# EXERCISE
Each line below needs to be returned exactly. Skip any picture.
** Opening DATASET RECORDS block **
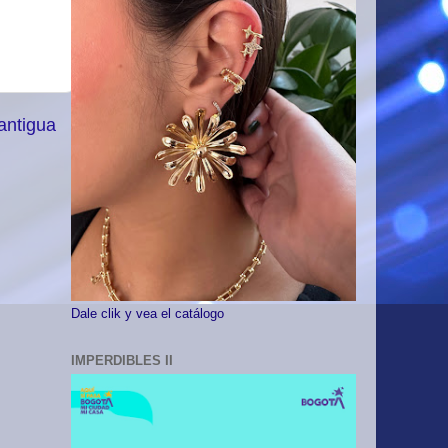
antigua
Dale clik y vea el catálogo
IMPERDIBLES II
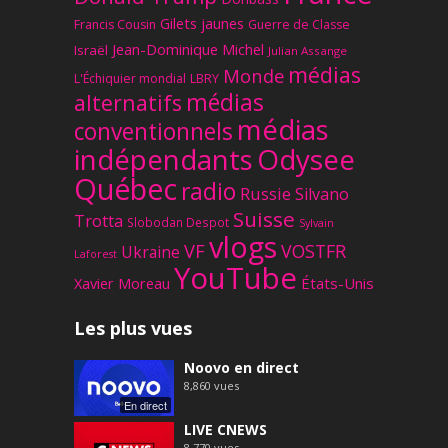
Gilets jaunes
Francis Cousin
Guerre de Classe
Jean-Dominique Michel
Israël
Julian Assange
médias
Monde
L'Échiquier mondial
LBRY
médias
alternatifs
médias
conventionnels
Odysee
indépendants
Québec
radio
Russie
Silvano
Suisse
Trotta
Slobodan Despot
Sylvain
vlogs
VF
VOSTFR
Ukraine
Laforest
YouTube
Xavier Moreau
États-Unis
Les plus vues
Noovo en direct
8,860
vues
En direct
LIVE CNEWS
8,770
vues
** Closing DATASET RECORDS block **
# ANSWER TO THIS PROBLEM
antigua
Dale clik y vea el catálogo
IMPERDIBLES II
Gilets jaunes
Francis Cousin
Guerre de Classe
Jean-Dominique Michel
Israël
Julian Assange
médias
Monde
L'Échiquier mondial
LBRY
médias
alternatifs
médias
conventionnels
Odysee
indépendants
Québec
radio
Russie
Silvano
Suisse
Trotta
Slobodan Despot
Sylvain
vlogs
VF
VOSTFR
Ukraine
Laforest
YouTube
Xavier Moreau
États-Unis
Les plus vues
Noovo en direct
8,860
vues
En direct
LIVE CNEWS
8,770
vues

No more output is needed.